You know, and, and you've got like infinitely more problems with shaders as well in 3D.
Shaders are just materials that you wrap around, you know, various 3D objects to give them lighting properties.
And, you know, like, you're talking thousands of these little guys that you have to manage and work out.
And so sometimes you might have shaders in 3D that you put on there and you think they're going to act in a certain way and they just don't.
so then you're then you're debugging shaders for the next six months you know
yeah shades development is just like that that's that's a person by like under themselves if
you really want to like hyper focus on that yeah there is developers that just do shaders
and and some some teams have got multiple guys just doing shaders so this is this is one of the
many reasons why making 2D and in you'll see that you know when you go to avcon and you'll see
that you know the 2d is the main format for the indie developer because you know the time
commitment is so much less and you can still make something that looks quite pretty and
quite interesting and it gets your message across your story and your theme gets uh gets delivered
without getting stuck trying to make this artwork in tv um you know we're just talking about
the late 90s and how you know they looked so ugly on the PS1 and this the same goes
for PC games as well, before 3D cards came along. But, you know, the team sizes were
hugely different in that period of time. So you went from in the early 90s, you had team sizes
that were about 10 to 15 people for your AAA products. And by the end of the decade, those
teams were getting closer to 70, 80 people to deliver the same AAA product. And that's just
because the 3D came along
and they had to all, not only work it
out, but they also had to
do all the extra work to make the 3D
look good. Well, even that is more
compared to like modern AAA
team sizes now where, you know,
you'll see a thousand people
working on a game.
Oh,
your audio just died
for some reason. Is that on my side?
I'll just...
Oh, there we go.
Check one. Yep, we're good now.
Can you hear me?
Check one.
Hello, hello.
Can you hear me now?
I can hear you.
Okay.
So that was probably just me playing with the cable and just accidentally pulled it out.
Okay.
Okay, I thought it was like an actual problem.
Right.
No, no, it's just, okay, just leave the cable alone.
Yeah, usually a good bet.
Don't worry, you can just edit that.
that out. Yeah, no, that's fine. I was saying that like, sorry, yeah, I was saying that like
modern AAA teams now, you're seeing games where it's like over a thousand people work on the title.
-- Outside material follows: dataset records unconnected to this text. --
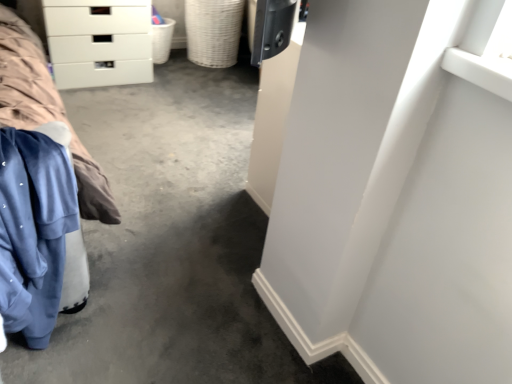 What is the approximate height of white glossy chest of drawers at upper left?

20.40 inches.

At what (x,y) coordinates should I click in order to perform the action: click on blue fleece at left. Please return your answer as a coordinate pair (x, y). Looking at the image, I should click on (41, 192).

From the image's perspective, between blue fleece at left and woven beige basket at center, the second basket viewed from the left, who is located below?

blue fleece at left is shown below in the image.

In the scene shown: Can you confirm if blue fleece at left is smaller than woven beige basket at center, the second basket viewed from the left?

Yes.

From the picture: Which object is positioned more to the left, blue fleece at left or woven beige basket at center, the second basket viewed from the left?

From the viewer's perspective, blue fleece at left appears more on the left side.

You are a GUI agent. You are given a task and a screenshot of the screen. Output one action in this format:
    pyautogui.click(x=<x>, y=<y>)
    Task: Click on the bed lying below the woven beige basket at center, which is counted as the first basket, starting from the right (from the image's perspective)
    This screenshot has width=512, height=384.
    Given the screenshot: What is the action you would take?
    pyautogui.click(x=41, y=192)

Does white plastic basket at upper left, the 1th basket in the left-to-right sequence, appear on the right side of woven beige basket at center, which is counted as the first basket, starting from the right?

In fact, white plastic basket at upper left, the 1th basket in the left-to-right sequence, is to the left of woven beige basket at center, which is counted as the first basket, starting from the right.

From the picture: From the image's perspective, is white plastic basket at upper left, the 1th basket in the left-to-right sequence, located above or below woven beige basket at center, which is counted as the first basket, starting from the right?

Clearly, from the image's perspective, white plastic basket at upper left, the 1th basket in the left-to-right sequence, is below woven beige basket at center, which is counted as the first basket, starting from the right.

Which is behind, white plastic basket at upper left, the 1th basket in the left-to-right sequence, or woven beige basket at center, which is counted as the first basket, starting from the right?

white plastic basket at upper left, the 1th basket in the left-to-right sequence, is more distant.

Can you confirm if white plastic basket at upper left, which is the 2th basket from right to left, is shorter than woven beige basket at center, which is counted as the first basket, starting from the right?

Yes.

Are white plastic basket at upper left, which is the 2th basket from right to left, and blue fleece at left making contact?

No, white plastic basket at upper left, which is the 2th basket from right to left, is not beside blue fleece at left.

Does point (158, 25) appear closer or farther from the camera than point (18, 187)?

Point (158, 25) is farther from the camera than point (18, 187).

Considering the sizes of white plastic basket at upper left, the 1th basket in the left-to-right sequence, and blue fleece at left in the image, is white plastic basket at upper left, the 1th basket in the left-to-right sequence, wider or thinner than blue fleece at left?

Clearly, white plastic basket at upper left, the 1th basket in the left-to-right sequence, has less width compared to blue fleece at left.

Consider the image. Considering the sizes of white plastic basket at upper left, the 1th basket in the left-to-right sequence, and blue fleece at left in the image, is white plastic basket at upper left, the 1th basket in the left-to-right sequence, bigger or smaller than blue fleece at left?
It's in development for five years and the game has a $500 million budget, right? Yeah. I can't even
conceive of that amount of effort and the amount of effort involved to manage those people and make
sure they're working on something that's that's that's you know going to be in the game instead
of working on things that are never going to be in the game but like you know what a thousand people
for five years that's five thousand man years of time going into just a video game it's just for
somebody just for entertainment and the and the budget being a few hundred million dollars
you know the amount of stress just to make sure that they get enough sales to you know make that money
back. It just must be so, no wonder there's like, you know, closures going on because the budgets
have probably gone a little too high for what they're, for what, for what, what they're trying
to do. But I also think that AAA has probably spent a lot of, a lot of time trying to take the
safe route and deliver, you know, a game that they think is guaranteed to succeed, but people
are a bit sick of the same game over and over. Yeah, I think you kind of hit the nail on head there,
guaranteed to succeed.
Like, you're seeing, you know, what's the latest Call a Duty game?
Black Op 6, 7, and then we have, like, Battlefield 6, and how long's the need for
speed series been going on, or the Forsa series, or, like, you've all of these very well-established
AAA series, and they generally sell quite well.
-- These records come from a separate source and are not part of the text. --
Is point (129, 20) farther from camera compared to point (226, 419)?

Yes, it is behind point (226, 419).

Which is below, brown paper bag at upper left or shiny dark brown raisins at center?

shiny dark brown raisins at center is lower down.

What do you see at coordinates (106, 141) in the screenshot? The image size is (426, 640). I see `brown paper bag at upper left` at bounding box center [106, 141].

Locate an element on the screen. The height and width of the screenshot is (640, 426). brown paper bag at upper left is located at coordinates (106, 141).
But you are seeing in recent years sort of a dip down, and people kind of, like, games,
like FIFA, right? Like, there are people that play FIFA, and they only play FIFA.
FIFA is safe. There is no competition to FIFA. But in a market where there is, and you're
kind of doing the same thing over and over. It's, you know, it's the exact same thing as the, um,
the MCU, right? Where the, um, the Thunderbolts and Fantastic Four, even though they're
actually relatively good movies, I think sales are down like 50% on opening weekend.
And I think it's just that people are kind of getting tired of the same thing over and over.
But when you have budgets that are this big, it's really difficult to correct course and really difficult to justify trying a new idea.
Whereas if you go back to the 90s of the early 2000s, these big, or these studios that are really big now,
they were being run by game developers and by gamers themselves who,
They had an idea and they just wanted to make a game.
Like, the AAA space of the 2000s is basically the indie space or the double A space of today.
Yeah, I sort of think it's maybe a little similar to the music industry in the 90s, where, you know, CDs came along and CDs sold, well, they could be made for like a few cents compared to the vinals and tapes before that.
And the music industry went from, you know, making a couple of dollars profit per unit
to making like $20 profit per unit.
And it literally just, you know, multiplied by a factor of a hundred in size.
And then, you know, really it was just a case of let's tune out as many albums as we can
with these artists we have on our roster.
And then suddenly everyone realized that these artists were just releasing the same album
over and over again and they stopped buying them so that you know around the sort of early 2000s
there was just a huge collapse in the music industry and I had people I had friends that worked in it
and it was just so sad because everybody lost their jobs but you know I'm sort of saying a similar
thing now because you know they're taking the safe road with with AAA game design they're
trying to they're trying to get their humongous studio budgets uh and
you know to make enough money to stay open but in doing so they're taking very safe decisions
and in games you know they're supposed to be creative you know it's a creative uh you know it's a
field of it's a field of art you know it's each game is a piece of is a work of art so when you
add too much business to it you know you add too much pressure to make profits and returns to keep
a studio open i think that that kills the creativity
And you certainly see that with series like, you know, Forza Horizon, which I love.
But, you know, Forza Horizon 5 was basically identical to Force Horizon 4.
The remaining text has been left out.